Milestone passed - and a big thanks from Doc's 'Art of War'

It slipped by unnoticed a few days ago but Doc's 'Art of War' blog just passed a blogging milestone of sorts.  Since October 2009, some 99 posts later, this blog passed the 40,000 hits mark! Yaaaay!

So as Old Mate Karl says, a big 'thank you' to all of you who have visited this blog and particularly those who have taken the time to make such generous comments on it. 

This blog has been an eclectic mix of militaria from many periods ranging from the Renaissance to WWII and even fantasy including Warhammer and LOTR, both artwork and figures, models and wargaming - with the odd bit of military history thrown in from time to time. It reflects my own reasonably diverse interests and is, of course, entirely self-indulgent!

Needless to say the discovery of blogging has been somewhat of a revelation and has proven to be a tremendous avenue of release for creativity - all constantly inspired by the brilliant efforts of my fellow blogging enthusiasts!

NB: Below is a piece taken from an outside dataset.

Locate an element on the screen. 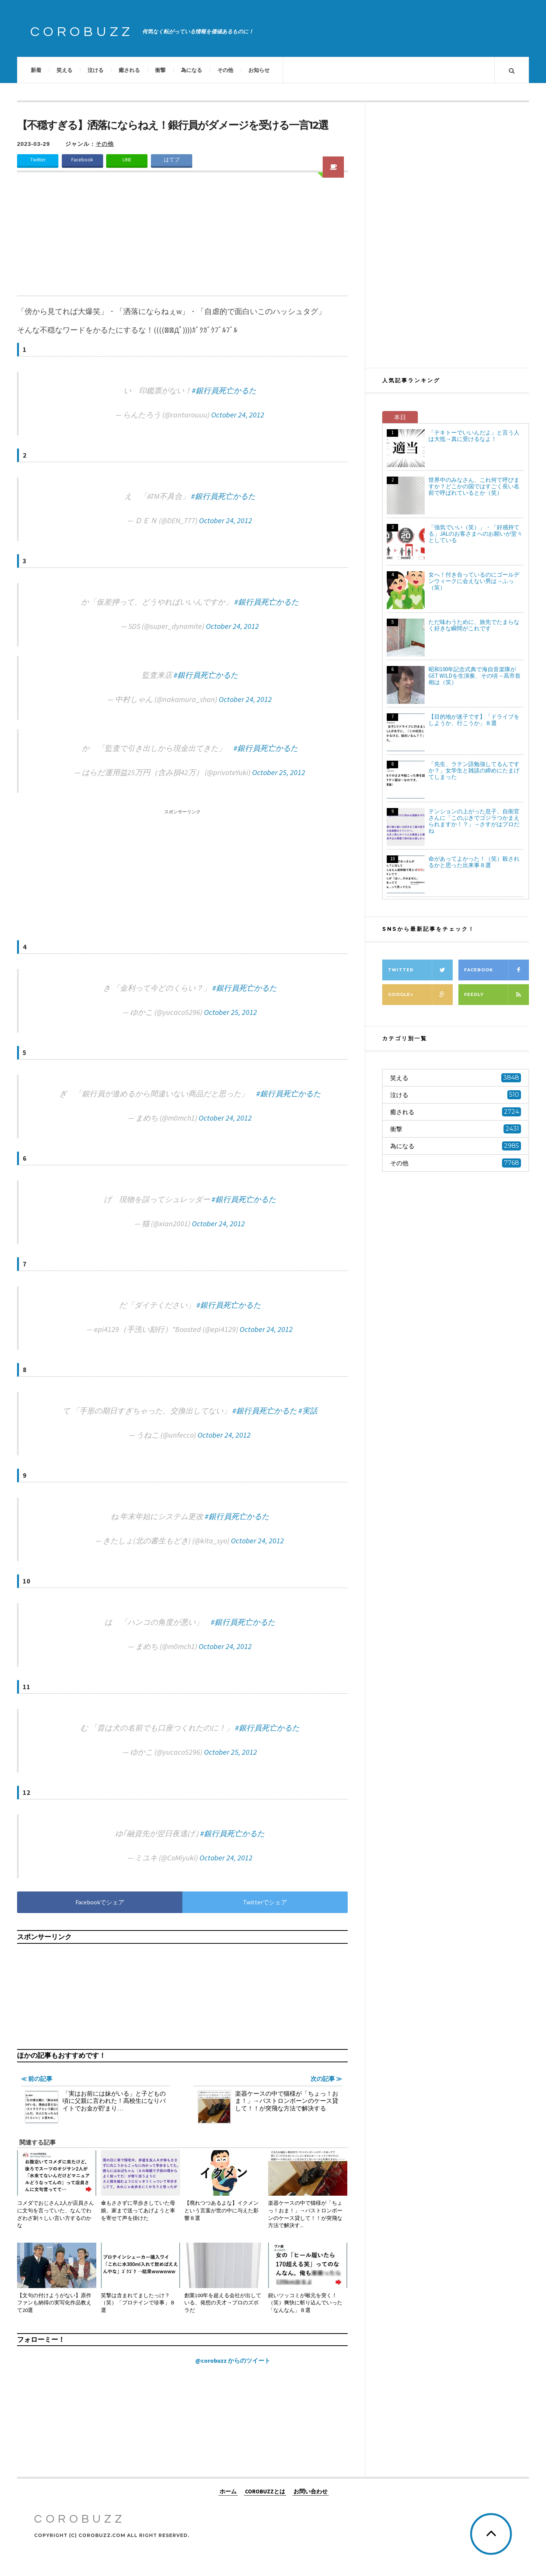 The height and width of the screenshot is (2576, 546). 泣ける is located at coordinates (96, 70).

I am constantly amazed at the quality and artistic creativity of my fellow enthusiasts and have learned so much from so many of you - so thanks again to all for supporting my own very modest efforts.

At the end of the day its great therapy.  I've found that later in life, when one does mad things like finishing a university degree near the end of one's career while at the same time juggling work and a large and busy family, to retain sanity  some indulgence is called for.

Blogging Doc's 'Art of War' fits the bill nicely!

Hope you've all enjoyed it as much as I have, I look forward to the next 100 posts/40,000 hits!